Leadenhall Market, City of London Artist-in-Residence project 2022
Someone in a pub, in London, dozed off for a few moments & during that time an ancient God came back. Just a glitch in the space time grid. A God released by a mortal who briefly let their guard down. Human brains are the only places those ancient Gods can live now - we no longer believe they exist anywhere else externally, or that they are available to us. The God that was uncorked was Baccus, & in his few moments of freedom he crossed the Leadenhall Market. A short journey, but one that affected several different people.
This idea was explored by James Hudson during his 2022 residency. Using B&W film photographs taken at the market & a fictional text, he produced 30 large prints, that were displayed on site, & a 40 page zine.
Bacchus (also known as Dionysus) was the God of wine, vegetation, fertility, festivity, ritual madness, religious ecstasy & theatre. A Roman mosaic of Bacchus riding a tiger was discovered in London during building work close to the site of the Leadenhall Market. The surviving mosaic pieces were transferred to The British Museum in 1880.
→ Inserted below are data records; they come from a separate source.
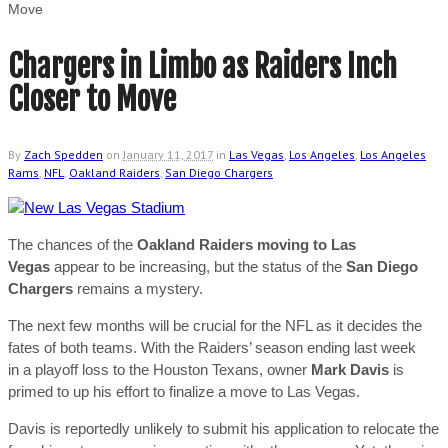
Move
Chargers in Limbo as Raiders Inch
Closer to Move
By
Zach Spedden
on
January 11, 2017
in
Las Vegas
,
Los Angeles
,
Los Angeles
Rams
,
NFL
,
Oakland Raiders
,
San Diego Chargers
The chances of the
Oakland Raiders moving to Las
Vegas
appear to be increasing, but the status of the
San Diego
Chargers
remains a mystery.
The next few months will be crucial for the NFL as it decides the
fates of both teams. With the Raiders’ season ending last week
in a playoff loss to the Houston Texans, owner
Mark Davis
is
primed to up his effort to finalize a move to Las Vegas.
Davis is reportedly unlikely to submit his application to relocate the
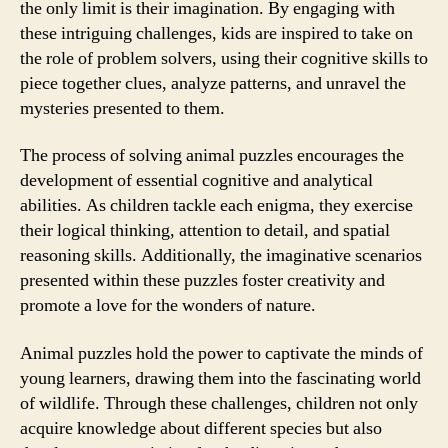
the only limit is their imagination. By engaging with
these intriguing challenges, kids are inspired to take on
the role of problem solvers, using their cognitive skills to
piece together clues, analyze patterns, and unravel the
mysteries presented to them.
The process of solving animal puzzles encourages the
development of essential cognitive and analytical
abilities. As children tackle each enigma, they exercise
their logical thinking, attention to detail, and spatial
reasoning skills. Additionally, the imaginative scenarios
presented within these puzzles foster creativity and
promote a love for the wonders of nature.
Animal puzzles hold the power to captivate the minds of
young learners, drawing them into the fascinating world
of wildlife. Through these challenges, children not only
acquire knowledge about different species but also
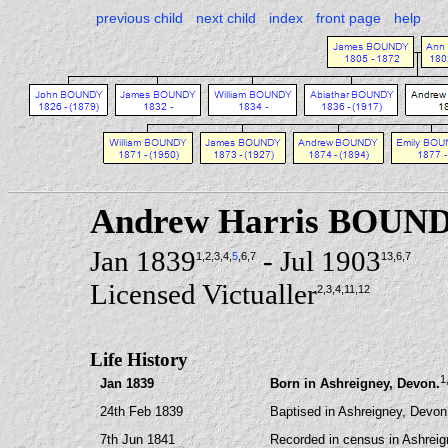
previous child
next child
index
front page
help
Andrew Harris BOUN
Jan 1839
- Jul 1903
1
,2
,3
,4
,
5
,6
,7
13
,6
,7
Licensed Victualler
2
,3
,4
,11
,12
Life History
1
Jan 1839
Born in Ashreigney, Devon.
24th Feb 1839
Baptised in Ashreigney, Devon
7th Jun 1841
Recorded in census in Ashreig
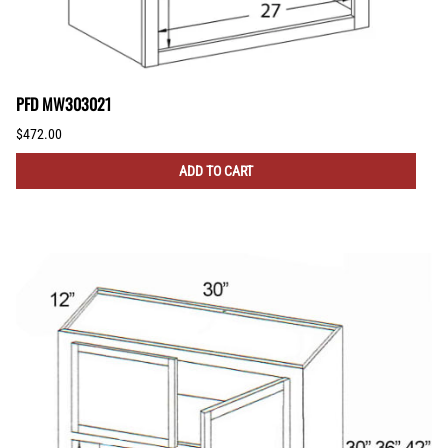
PFD MW303021
$472.00
ADD TO CART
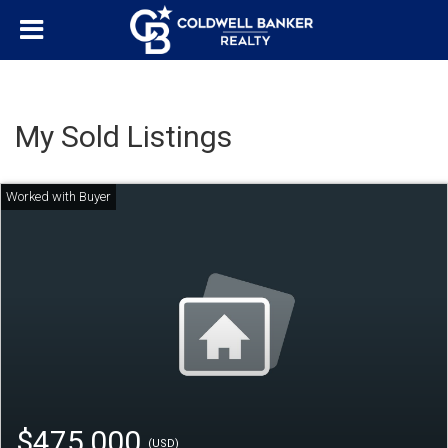
My Sold Listings
$475,000
(USD)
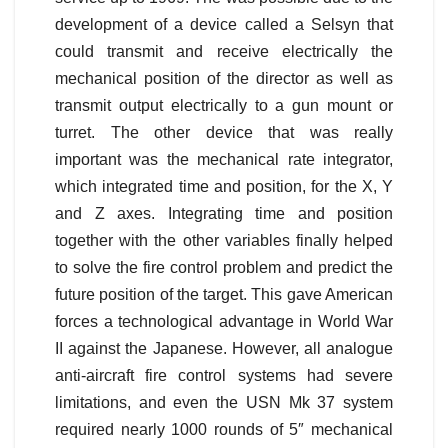
development of a device called a Selsyn that
could transmit and receive electrically the
mechanical position of the director as well as
transmit output electrically to a gun mount or
turret. The other device that was really
important was the mechanical rate integrator,
which integrated time and position, for the X, Y
and Z axes. Integrating time and position
together with the other variables finally helped
to solve the fire control problem and predict the
future position of the target. This gave American
forces a technological advantage in World War
II against the Japanese. However, all analogue
anti-aircraft fire control systems had severe
limitations, and even the USN Mk 37 system
required nearly 1000 rounds of 5″ mechanical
James Hudson is an artist making fictional work that combines original photography, text & collage. Initially he photographed BMX & Skateboard culture & later became a commercial photographer. Drawn to literature, film photography’s unpredictability & how B&W images close typography & illustration’s visual gaps, he then developed an art practice. For his M.A. he extended Mary Wollstonecraft’s unfinished 1787 story ‘The Cave of Fancy’ into a photo-text novel. He has received commissions from Ffotogallery & the Welsh Assembly, exhibited at the Format & Diffusion festivals, completed residencies for the Ashmolean Museum, The Dee Valley & Leadenhall Market in London. He is currently producing a project in serval international ‘chapters’ about migration, crypto-currency & our evolution into ‘digital' humans. Inspiration comes from literature, history & illustration, particularly work with a surrealist & gothic flavour. His narratives often have gaps for readers to fill in & are usually printed as B&W zines.